Dans le groupe icodec, l’HbA1c est passée de 7,59 % à 7,15 % à la 26e semaine. Dans le groupe dégludec, l’HbA1c est passée de 7,63 % à 7,10 %. La baisse de l’HbA1c en pourcentage de points a donc été de 0,47 % avec l’icodec et de 0,51 % avec la dégludec, confirmant la non-infériorité de l’icodec par rapport à la dégludec. L’estimation des résultats sur l’HbA1c à la 52e semaine a montré une baisse de l’HbA1c plus faible avec l’icodec (-0,37 %) qu’avec la dégludec (-0,54 %) (p = 0,02). 


Figure 1. Évolution de l’HbA1c selon que les sujets avaient été randomisés dans le groupe icodec (en vert) ou dégludec (en rouge).

Temps dans la cible (TIR = glycémie entre 71 et 180 mg/dL) et en dehors de la cible (temps au-dessus de la cible : TAR ou en dessous de la cible : TBR)

Ces résultats ont été obtenus grâce à la pose d’un CGMS (Continuous Glucose Monitoring System) à certains moments du suivi. Les résultats observés entre la 22e et la 26e semaine ont été les suivants (figure 2) :

  • TIR : 59,1 % sous icodec vs 60,8 % sous dégludec 
  • TBR < 54 mg/dL : 1 % sous icodec vs 0,7 % sous dégludec 
  • TBR entre 54 mg/dL et 69 mg/dL : 2,8 % sous icodec vs 2,2 % sous dégludec 
  • TAR entre 181 et 250 mg/dL : 23,1 % sous icodec vs 24,1 % sous dégludec
  • TAR  > 250 mg/dL : 13,2 % sous icodec vs 12,2 % sous dégludec

Ces résultats montrent que les 2 insulines conduisent aux mêmes résultats. 


Figure 2. Résultats observés sur le CGMS pratiqué entre la 22e et la 26e semaine du suivi selon que les sujets étaient sous icodec ou dégludec.
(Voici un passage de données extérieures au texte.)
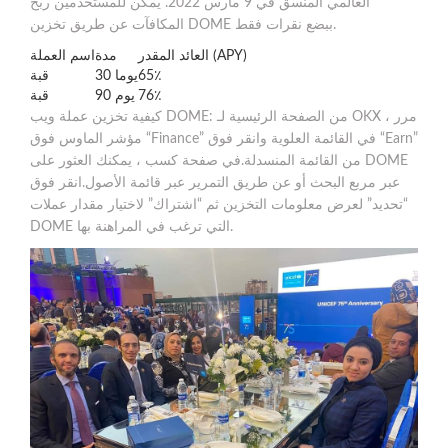
العالمي المنسق في 9 مارس 2022. يمكن للمستخدمين ربح
المكافآت عن طريق تخزين DOME ببضع نقرات فقط.
العائد المقدر (APY)
مدة
اسم العملة
65٪
30 يوما
قبة
76٪
90 يوم
قبة
كيفية تخزين عملة ويب DOME: من الصفحة الرئيسية لـ OKX ، مرر
مؤشر الماوس فوق “Finance” في القائمة العلوية وانقر فوق “Earn”
من القائمة المنسدلة.في صفحة كسب ، يمكنك العثور على DOME
عبر مربع البحث أو عن طريق التمرير عبر قائمة الأصول.انقر فوق
“تحديد” لعرض معلومات التخزين ثم “اشتراك” لاختيار مقدار عملات
DOME التي ترغب في المراهنة بها.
Résultats sur les hypoglycémies

L’incidence des hypoglycémies symptomatiques et sévères après 26 semaines de suivi a été significativement plus élevé avec l’icodec (19,9 événements par année-patient) qu’avec la dégludec (10,4 événements par année-patient) (p < 0,0001). Cette incidence, plus élevée avec l’icodec qu’avec la dégludec, a été retrouvée après 57 semaines de suivi.

Conclusion

On peut conclure de ce travail, qui est le premier à rapporter une comparaison entre une insulinothérapie basale avec une insuline hebdomadaire (icodec) et un analogue long quotidien (dégludec) dans le diabète de type 1, est que l’icodec et la dégludec ont une efficacité identique sur l’exposition chronique au glucose évaluée par l’HbA1c et le TIR. En revanche, l’utilisation de l’icodec conduit à un nombre plus élevé d’hypoglycémies sévères que la dégludec, même si le temps passé en hypoglycémie en dessous de 54 mg/dL reste < 1 % (recommandations internationales) pendant les semaines 22 à 26 et 48 à 52. D’autres études devraient être conduites pour confirmer ou infirmer ces résultats. Pour l’instant, on reste sur le sentiment que dans le diabète de type 1, Il est préférable d’utiliser une insuline basale quotidienne qu’une insuline basale hebdomadaire et ceci, d’autant plus que le score de satisfaction (identique dans les 2 groupes au début de l’étude) a davantage augmenté avec l’usage de la dégludec (+3,06) qu’avec celui de l’icodec (+1,97) (p = 0,0044). En dépit de ces réserves, cet article a été suivi d’une courte note publiée dans le JAMA(1) avec le titre suivant : « L’insuline basale hebdomadaire peut être aussi efficace dans le diabète de type 1 ». L’avenir dira si cette prédiction est exacte.